“段总,我先回去了。”沈淮说。
“好。”
沈淮转身走了。他走得不快,但步子很大。陈遇站在原地看着他的背影,没有动。
“陈遇,你不走吗?”林恬问。
“走。一会儿打车。”
林恬看了看段予安,段予安看了看陈遇,又看了看沈淮远去的方向。
“陈遇。”段予安叫他。
“嗯。”
“沈淮往东走了。”
陈遇愣了一下。
“东边,有地铁站。他住在那边。”林恬告诉他。
陈遇笑了一下,但笑意很淡,眼睛里什么都没有。他走了。
林恬拉着段予安的手,钻进了车里,带上了车门。
回家的路上,林恬靠着车窗,看着外面的街灯一盏一盏地往后退。
“段予安。”
“嗯。”
“你说,陈遇能追上吗?”
“能。”
“你怎么知道?”
“因为沈淮走得很慢。”
段予安看着窗外,嘴角弯了一下。林恬也笑了。车开过一条安静的马路,路灯橘黄色的,把行道树的影子投在地上,一串一串的。他想起刚才沈淮离开时的背影——不慢不快,但每一步都踩在这个叫“等待”的节拍上。

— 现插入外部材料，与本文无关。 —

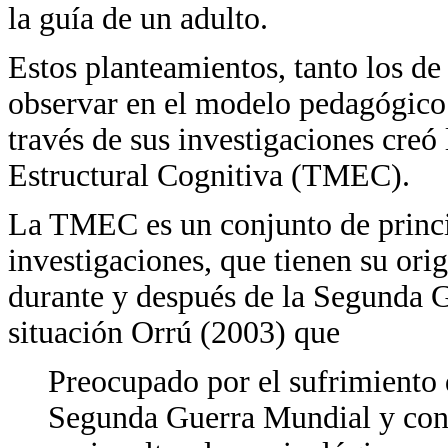
la guía de un adulto.
Estos planteamientos, tanto los d
observar en el modelo pedagógico 
través de sus investigaciones creó
Estructural Cognitiva (TMEC).
La TMEC es un conjunto de princip
investigaciones, que tienen su ori
durante y después de la Segunda 
situación Orrú (2003) que
Preocupado por el sufrimiento 
Segunda Guerra Mundial y con 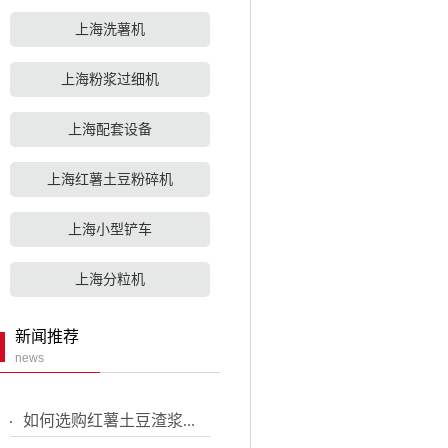
上海洗薯机
上海粉浆过细机
上海配套设备
上海红薯土豆粉碎机
上海小型铲车
上海分粒机
新闻推荐
news
如何选购红薯土豆渣浆...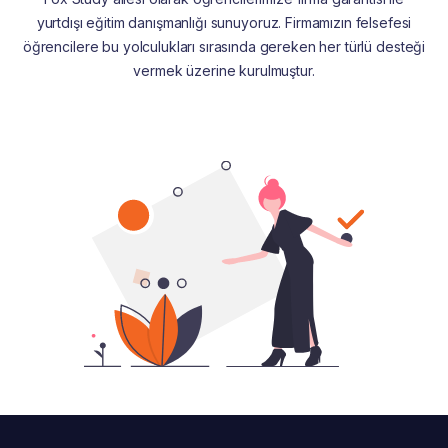
yurtdışı eğitim danışmanlığı sunuyoruz. Firmamızın felsefesi
öğrencilere bu yolculukları sırasında gereken her türlü desteği
vermek üzerine kurulmuştur.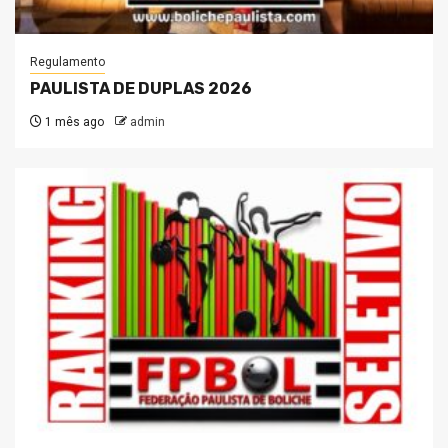
Regulamento
PAULISTA DE DUPLAS 2026
1 mês ago
admin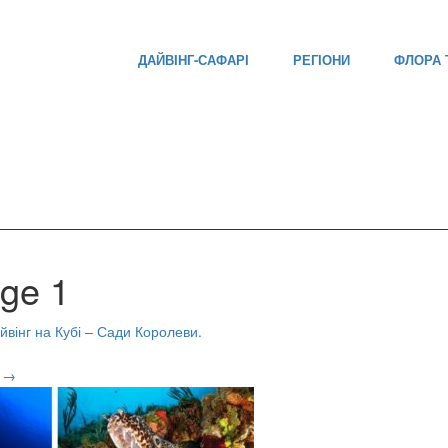
Skip
ДАЙВІНГ-САФАРІ
РЕГІОНИ
ФЛОРА 
to
content
age 1
йвінг на Кубі – Сади Королеви.
t
→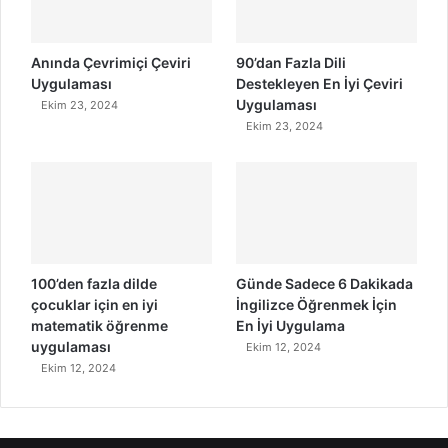
Anında Çevrimiçi Çeviri
90’dan Fazla Dili
Uygulaması
Destekleyen En İyi Çeviri
Uygulaması
Ekim 23, 2024
Ekim 23, 2024
100’den fazla dilde
Günde Sadece 6 Dakikada
çocuklar için en iyi
İngilizce Öğrenmek İçin
matematik öğrenme
En İyi Uygulama
uygulaması
Ekim 12, 2024
Ekim 12, 2024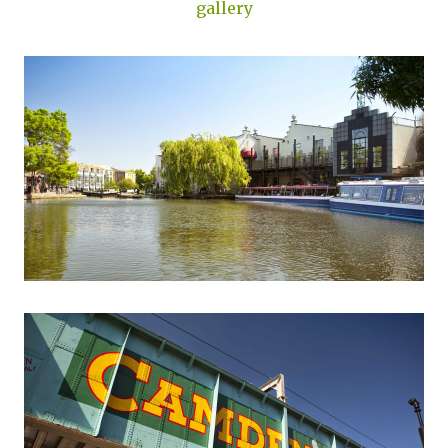
gallery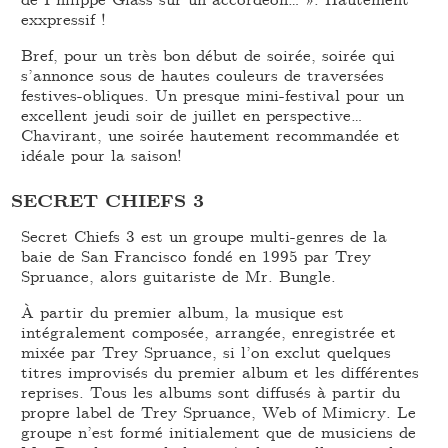
exxpressif !
Bref, pour un très bon début de soirée, soirée qui
s’annonce sous de hautes couleurs de traversées
festives-obliques. Un presque mini-festival pour un
excellent jeudi soir de juillet en perspective…
Chavirant, une soirée hautement recommandée et
idéale pour la saison!
SECRET CHIEFS 3
Secret Chiefs 3 est un groupe multi-genres de la
baie de San Francisco fondé en 1995 par Trey
Spruance, alors guitariste de Mr. Bungle.
À partir du premier album, la musique est
intégralement composée, arrangée, enregistrée et
mixée par Trey Spruance, si l’on exclut quelques
titres improvisés du premier album et les différentes
reprises. Tous les albums sont diffusés à partir du
propre label de Trey Spruance, Web of Mimicry. Le
groupe n’est formé initialement que de musiciens de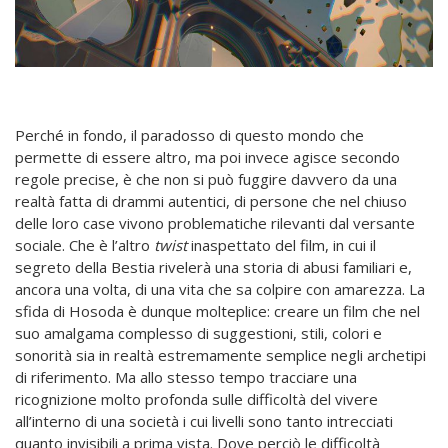
Perché in fondo, il paradosso di questo mondo che
permette di essere altro, ma poi invece agisce secondo
regole precise, è che non si può fuggire davvero da una
realtà fatta di drammi autentici, di persone che nel chiuso
delle loro case vivono problematiche rilevanti dal versante
sociale. Che è l’altro
twist
inaspettato del film, in cui il
segreto della Bestia rivelerà una storia di abusi familiari e,
ancora una volta, di una vita che sa colpire con amarezza. La
sfida di Hosoda è dunque molteplice: creare un film che nel
suo amalgama complesso di suggestioni, stili, colori e
sonorità sia in realtà estremamente semplice negli archetipi
di riferimento. Ma allo stesso tempo tracciare una
ricognizione molto profonda sulle difficoltà del vivere
all’interno di una società i cui livelli sono tanto intrecciati
quanto invisibili a prima vista. Dove perciò le difficoltà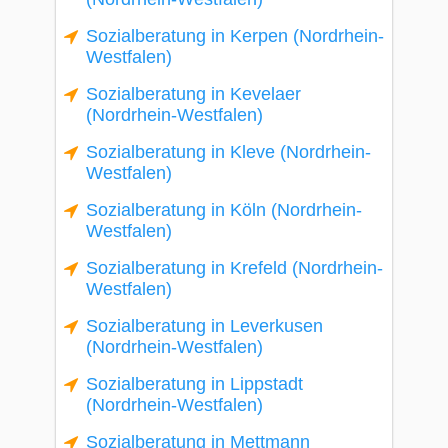
Sozialberatung in Kerpen (Nordrhein-
Westfalen)
Sozialberatung in Kevelaer
(Nordrhein-Westfalen)
Sozialberatung in Kleve (Nordrhein-
Westfalen)
Sozialberatung in Köln (Nordrhein-
Westfalen)
Sozialberatung in Krefeld (Nordrhein-
Westfalen)
Sozialberatung in Leverkusen
(Nordrhein-Westfalen)
Sozialberatung in Lippstadt
(Nordrhein-Westfalen)
Sozialberatung in Mettmann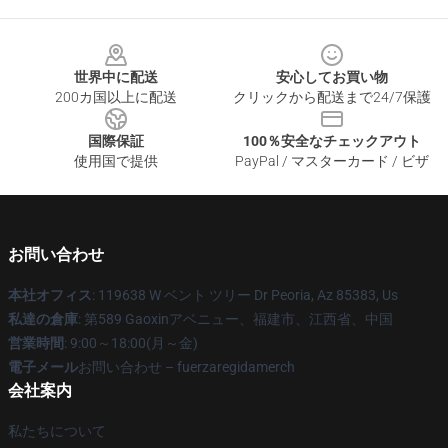
Footer
世界中に配送
安心してお買い物
200カ国以上に配送
クリックから配送まで24/7保護
国際保証
100％安全なチェックアウト
使用国で提供
PayPal / マスターカード / ビザ
お問い合わせ
本社オフィス
: 119638 W ベント ツリー Dr Peoria, Az 85383, Us
私達の倉庫
: 第589 Gaoxinアベニュー、福建市、江西省、中国
営業時間
: 9:00～18:00(月～金)
電子メール
お問い合わせ – fuerzaregidamerch
会社案内
私たちについて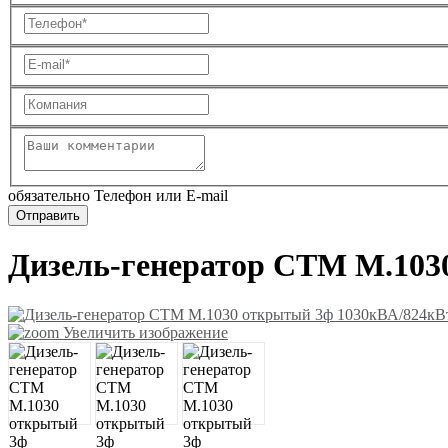
обязательно Телефон или E-mail
Дизель-генератор СТМ М.103
Увеличить изображение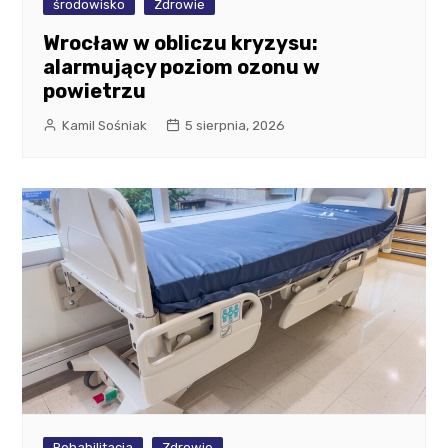
środowisko
Zdrowie
Wrocław w obliczu kryzysu:
alarmujący poziom ozonu w
powietrzu
Kamil Sośniak
5 sierpnia, 2026
Rehabilitacja
Zdrowie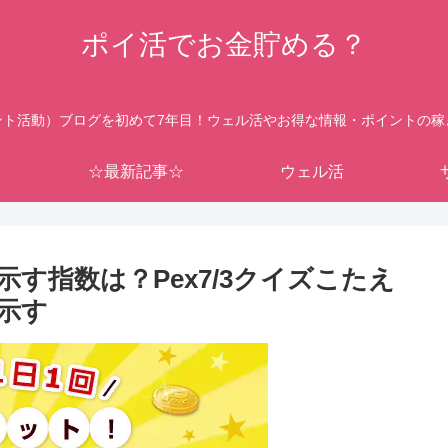
ポイ活でお金貯める？
ント活動）ブログを初めて7年目！ウェル活やお得な情報・ポイントの稼
☆最新記事☆
ウェル活
す指数は？Pex7/3クイズこたえ
示す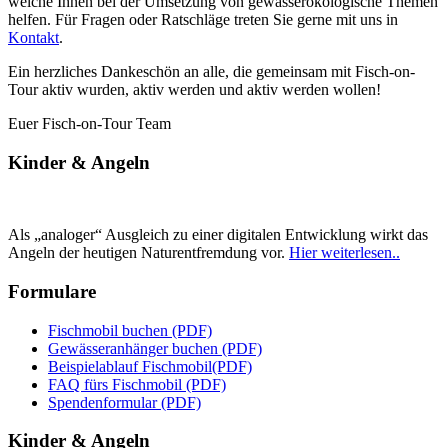
welche Ihnen bei der Umsetzung von gewässerökologische Themen
helfen. Für Fragen oder Ratschläge treten Sie gerne mit uns in
Kontakt
.
Ein herzliches Dankeschön an alle, die gemeinsam mit Fisch-on-
Tour aktiv wurden, aktiv werden und aktiv werden wollen!
Euer Fisch-on-Tour Team
Kinder & Angeln
Als „analoger“ Ausgleich zu einer digitalen Entwicklung wirkt das
Angeln der heutigen Naturentfremdung vor.
Hier weiterlesen..
Formulare
Fischmobil buchen (PDF)
Gewässeranhänger buchen (PDF)
Beispielablauf Fischmobil(PDF)
FAQ fürs Fischmobil (PDF)
Spendenformular (PDF)
Kinder & Angeln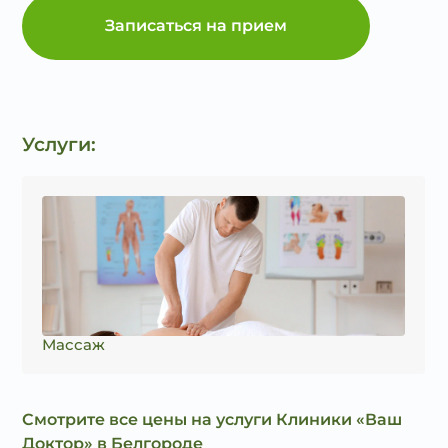
Записаться на прием
Услуги:
Массаж
Смотрите все цены на услуги Клиники «Ваш
Доктор» в Белгороде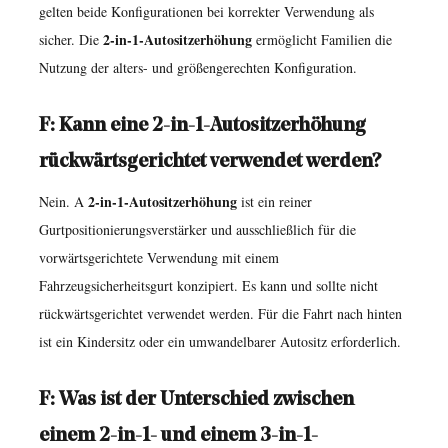
gelten beide Konfigurationen bei korrekter Verwendung als
2-in-1-Autositzerhöhung
sicher. Die
ermöglicht Familien die
Nutzung der alters- und größengerechten Konfiguration.
F: Kann eine 2-in-1-Autositzerhöhung
rückwärtsgerichtet verwendet werden?
2-in-1-Autositzerhöhung
Nein. A
ist ein reiner
Gurtpositionierungsverstärker und ausschließlich für die
vorwärtsgerichtete Verwendung mit einem
Fahrzeugsicherheitsgurt konzipiert. Es kann und sollte nicht
rückwärtsgerichtet verwendet werden. Für die Fahrt nach hinten
ist ein Kindersitz oder ein umwandelbarer Autositz erforderlich.
F: Was ist der Unterschied zwischen
einem 2-in-1- und einem 3-in-1-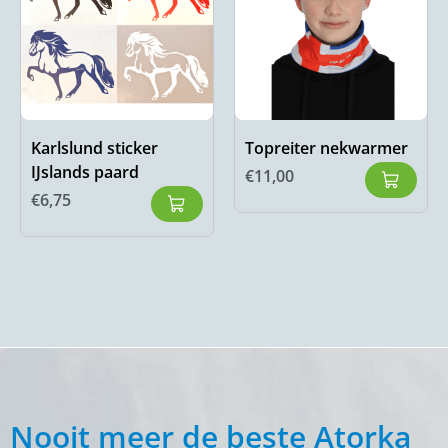
Karlslund sticker
Topreiter nekwarmer
IJslands paard
€
11,00
€
6,75
Nooit meer de beste Atorka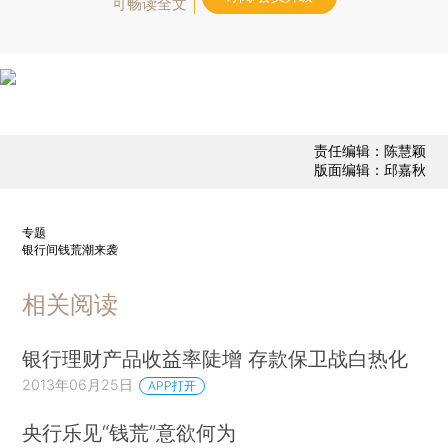
可畅读全文
责任编辑：陈慧颖
版面编辑：邱嘉秋
专题
银行间钱荒潮来袭
相关阅读
银行理财产品收益率陡增 存款保卫战白热化
2013年06月25日
APP打开
央行乐见“钱荒”意欲何为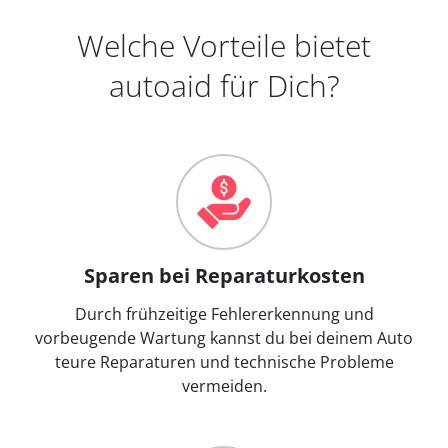
Welche Vorteile bietet
autoaid für Dich?
Sparen bei Reparaturkosten
Durch frühzeitige Fehlererkennung und
vorbeugende Wartung kannst du bei deinem Auto
teure Reparaturen und technische Probleme
vermeiden.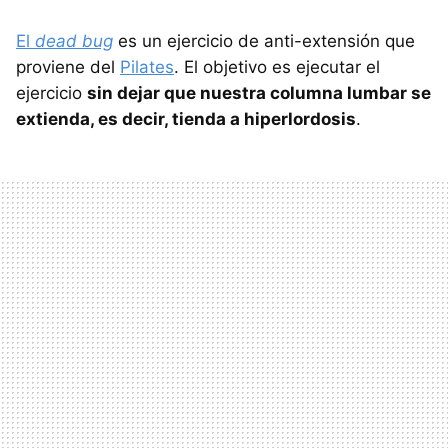
El
dead bug
es un ejercicio de anti-extensión que
proviene del
Pilates
. El objetivo es ejecutar el
ejercicio
sin dejar que nuestra columna lumbar se
extienda, es decir, tienda a hiperlordosis
.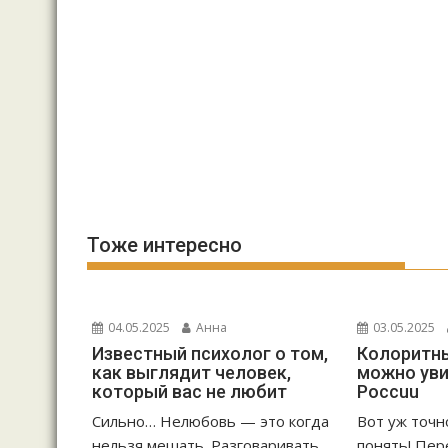
Тоже интересно
04.05.2025
Анна
03.05.2025
Известный психолог о том,
Колоритны
как выглядит человек,
можно уви
который вас не любит
Россuu
Сильно… Нелюбовь — это когда
Вот уж точн
нельзя мешать. Разговаривать,
понять! Пер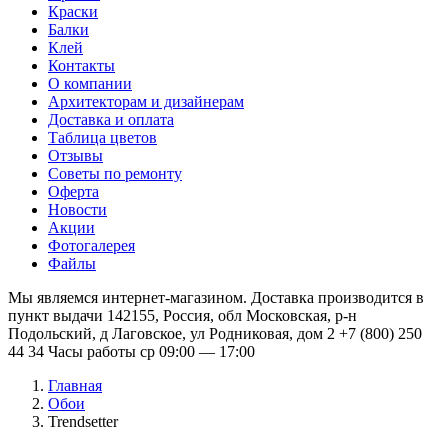
Краски
Балки
Клей
Контакты
О компании
Архитекторам и дизайнерам
Доставка и оплата
Таблица цветов
Отзывы
Советы по ремонту
Оферта
Новости
Акции
Фотогалерея
Файлы
Мы являемся интернет-магазином. Доставка производится в
пункт выдачи 142155, Россия, обл Московская, р-н
Подольский, д Лаговское, ул Родниковая, дом 2 +7 (800) 250
44 34 Часы работы ср 09:00 — 17:00
Главная
Обои
Trendsetter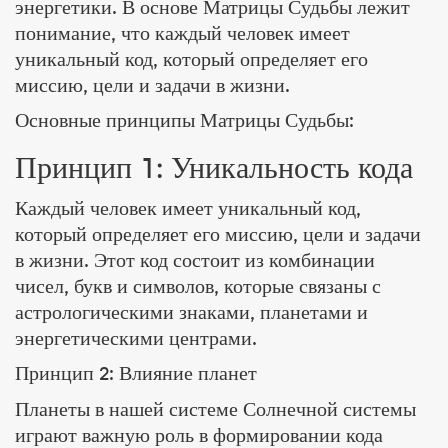
энергетики. В основе Матрицы Судьбы лежит
понимание, что каждый человек имеет
уникальный код, который определяет его
миссию, цели и задачи в жизни.
Основные принципы Матрицы Судьбы:
Принцип 1: Уникальность кода
Каждый человек имеет уникальный код,
который определяет его миссию, цели и задачи
в жизни. Этот код состоит из комбинации
чисел, букв и символов, которые связаны с
астрологическими знаками, планетами и
энергетическими центрами.
Принцип 2: Влияние планет
Планеты в нашей системе Солнечной системы
играют важную роль в формировании кода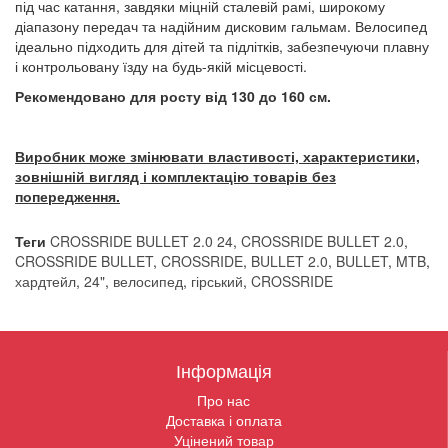
під час катання, завдяки міцній сталевій рамі, широкому
діапазону передач та надійним дисковим гальмам. Велосипед
ідеально підходить для дітей та підлітків, забезпечуючи плавну
і контрольовану їзду на будь-якій місцевості.
Рекомендовано для росту від 130 до 160 см.
Виробник може змінювати властивості, характеристики,
зовнішній вигляд і комплектацію товарів без
попередження.
Теги
CROSSRIDE BULLET 2.0 24
,
CROSSRIDE BULLET 2.0
,
CROSSRIDE BULLET
,
CROSSRIDE
,
BULLET 2.0
,
BULLET
,
MTB
,
хардтейл
,
24"
,
велосипед
,
гірський
,
CROSSRIDE
Інформація
Про нас
Доставка і оплата
Уцінений товар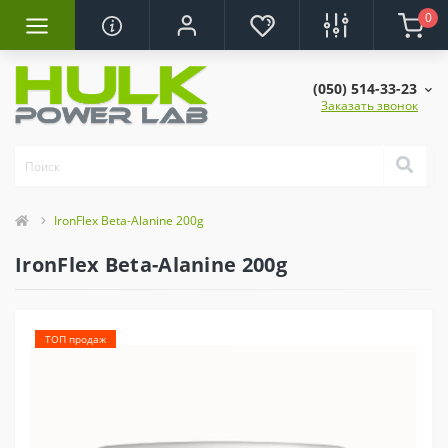
0
(050) 514-33-23
Заказать звонок
IronFlex Beta-Alanine 200g
IronFlex Beta-Alanine 200g
ТОП продаж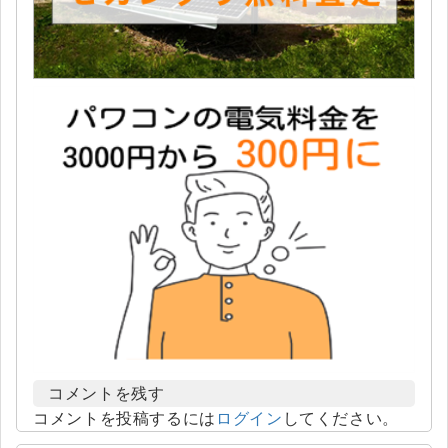
コメントを残す
コメントを投稿するには
ログイン
してください。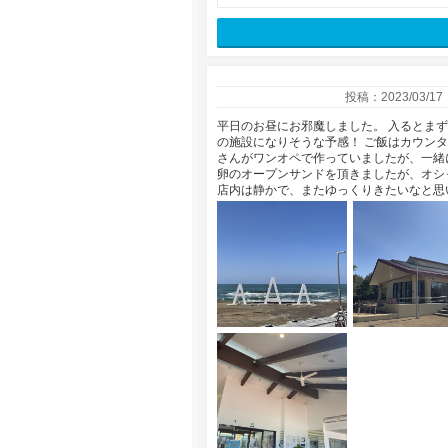
投稿：2023/03/17
平日のお昼にお邪魔しました。 入るとま
の施設になりそうな予感！ ご飯はカウン
さんがワンオペで作っていましたが、一緒
卵のオープンサンドを頂きましたが、オシ
店内は静かで、またゆっくりきたいなと思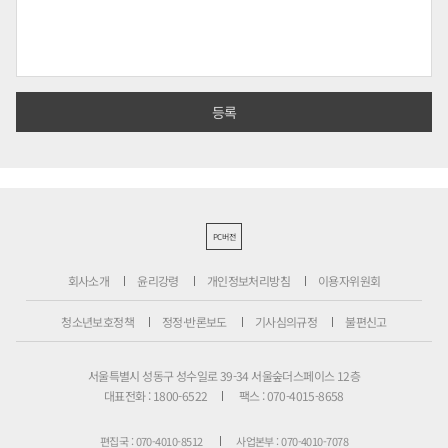
PC버전
회사소개
윤리강령
개인정보처리방침
이용자위원회
청소년보호정책
정정·반론보도
기사심의규정
불편신고
서울특별시 성동구 성수일로 39-34 서울숲더스페이스 12층
대표전화 : 1800-6522
팩스 : 070-4015-8658
편집국 : 070-4010-8512
사업본부 : 070-4010-7078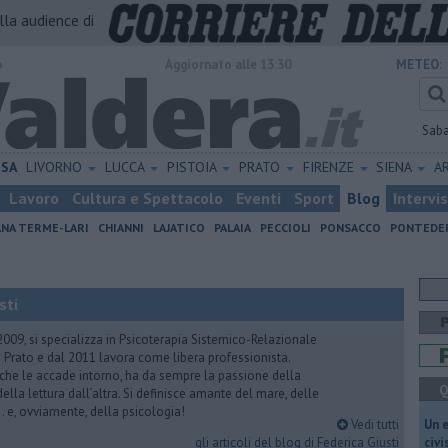
alla audience di
o
Aggiornato alle 13:30
METEO:
Sab
ISA
LIVORNO
LUCCA
PISTOIA
PRATO
FIRENZE
SIENA
A
Lavoro
Cultura e Spettacolo
Eventi
Sport
Blog
Intervi
ANA TERME-LARI
CHIANNI
LAJATICO
PALAIA
PECCIOLI
PONSACCO
PONTEDE
sti
2009, si specializza in Psicoterapia Sistemico-Relazionale
 Prato e dal 2011 lavora come libera professionista.
 che le accade intorno, ha da sempre la passione della
Q
ella lettura dall’altra. Si definisce amante del mare, delle
 e, ovviamente, della psicologia!
Vedi tutti
​Un 
gli articoli del blog di Federica Giusti
civ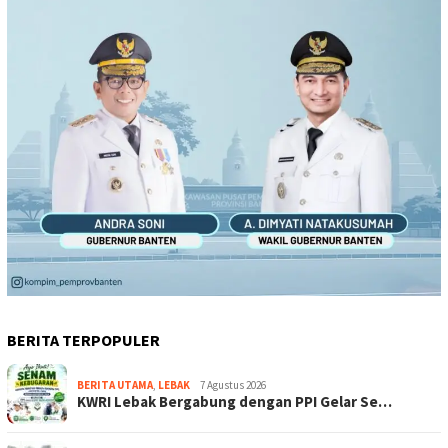
BERITA TERPOPULER
BERITA UTAMA
,
LEBAK
7 Agustus 2026
KWRI Lebak Bergabung dengan PPI Gelar Se…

那天夜里,段予安躺在林恬家那张大床上,手里拿着那把铜钥匙。钥匙在月光下泛着暗暗的光,铜绿斑驳,花纹模糊。
“林恬。”
“嗯。”
“今天陈遇说,他梦见沈淮了。”
“嗯。”
“沈淮不是不信。他是不敢信。”
“你也是吗?”林恬翻身面对着他。
“我敢信。从第一次见你,我就知道你是谁。”
“那你为什么一开始不说?为什么等到我去店里那么多次,你才说?”
段予安想了想。“怕吓到你。怕你觉得我是疯子。”
林恬笑了,笑得很轻。“我早就觉得你是疯子了。谁会为了吃一碗桂花冻,天天从浦东开车到静安寺?油费都比甜品贵。”
段予安嘴角弯了弯。“所以你觉得我是疯子,还跟我在一起?”
“疯子好。疯子不会骗人。”
段予安把钥匙放在床头柜上,伸手把林恬拉进怀里。
窗外,月亮很圆。秋天的夜风从窗户的缝隙里挤进来,带着丝丝凉意,但他的怀里是暖的。